Employee Deduction of Travel Expenses for Commuting

Introduction

In Canada, deductions from employment income are generally limited to specific employment-related expenses allowed by the Income Tax Act. One such exception is the deduction of motor vehicle travel expenses under certain conditions. While commuting from home to work is typically regarded as personal use and non-deductible, exceptions exist when an employee is required by their employer to use their motor vehicle for work-related purposes. 

This article explores the rules surrounding the deduction of travel expenses for commuting, with a focus on relevant legal precedents and practical tax tips.

 

General Rules for Deducting Motor Vehicle Expenses

Motor vehicle expenses can be deducted from employment income if:

  1. The employee is required to perform their work away from their employer’s place of business.
  2. The employee is "on the road" for work purposes.
  3. The employee incurs the expenses in the course of fulfilling employment duties.
  4. The employer completes Form T2200 – Declaration of Conditions of Employment, certifying that the employee is required to cover these expenses.

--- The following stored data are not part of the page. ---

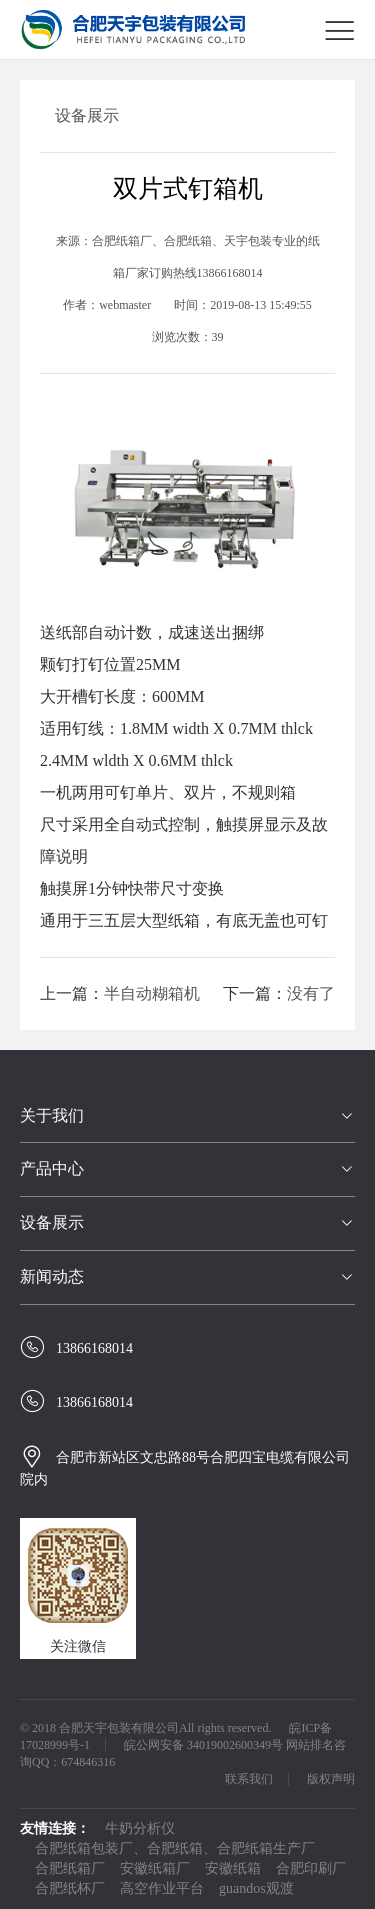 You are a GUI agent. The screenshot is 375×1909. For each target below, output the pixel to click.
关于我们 (52, 1115)
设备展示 (52, 1222)
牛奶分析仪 (140, 1828)
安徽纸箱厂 (155, 1868)
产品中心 (52, 1168)
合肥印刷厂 (311, 1868)
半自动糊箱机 (152, 993)
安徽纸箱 (233, 1868)
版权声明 (331, 1779)
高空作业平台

Note: The Canada Revenue Agency (CRA) typically considers commuting between home and the regular workplace as personal travel, which is not deductible.

 

Exception: Employer-Required Use of a Motor Vehicle

In situations where an employee is mandated by their employer to bring a vehicle to work, and the employee would have otherwise used a less expensive mode of transportation (e.g., public transit or carpooling), the CRA may allow a deduction for commuting expenses.

 

 

Legal Precedent: Tolson v. HMQ [2007 TCC 661]

In this case, the taxpayer:

  • Was required to use his personal vehicle for employment purposes.
  • Received two vehicle allowances from his employer (per kilometre and fixed).
  • Claimed motor vehicle expenses, including commuting costs for a 30-kilometre round trip between his residence and office.

CRA's Argument:

  • Commuting costs were personal in nature.
  • The taxpayer did not claim the per kilometre allowance, suggesting the vehicle was not used for employment purposes.

Court's Findings:

  • The taxpayer was required to have his vehicle available at the office to fulfill employment duties.
  • Leaving the vehicle permanently parked at the office, as suggested by the CRA, would unreasonably deprive the taxpayer of personal use.
  • The taxpayer's claim for commuting and "on-the-job" travel expenses was allowed.

 

 

Implications

This decision establishes that:

  1. Employer's Requirement: If an employee is required to bring their vehicle to work, commuting costs may be deductible.
  2. Reasonableness Standard: CRA’s suggestions, such as leaving a vehicle permanently at the workplace, must be reasonable and practical.

 

Tax Tips for Employees

  1. Document Your Employer’s Requirements:
    • Ensure your employer provides a completed Form T2200 specifying that you must use your vehicle for work purposes.
    • Maintain records of any allowances or reimbursements received.
  2. Track Travel Expenses:
    • Keep a detailed log of kilometres driven for both commuting and work-related purposes.
    • Maintain receipts for fuel, insurance, repairs, and maintenance.
  3. Evaluate Allowances:
    • Ensure that allowances or reimbursements provided by your employer are not duplicating expenses claimed as deductions.
  4. Consult a Professional:
    • Tax rules for employment expenses can be complex. Consult a tax advisor to optimize deductions and avoid disputes with the CRA.

 

Conclusion

While commuting expenses are generally non-deductible, exceptions exist when employees are required to use their personal vehicles for work-related purposes. The Tolson case underscores the importance of reasonableness and employer requirements in such claims. Employees seeking to deduct travel expenses should maintain thorough documentation and consult a tax professional for guidance.

 

This article is written for educational purposes.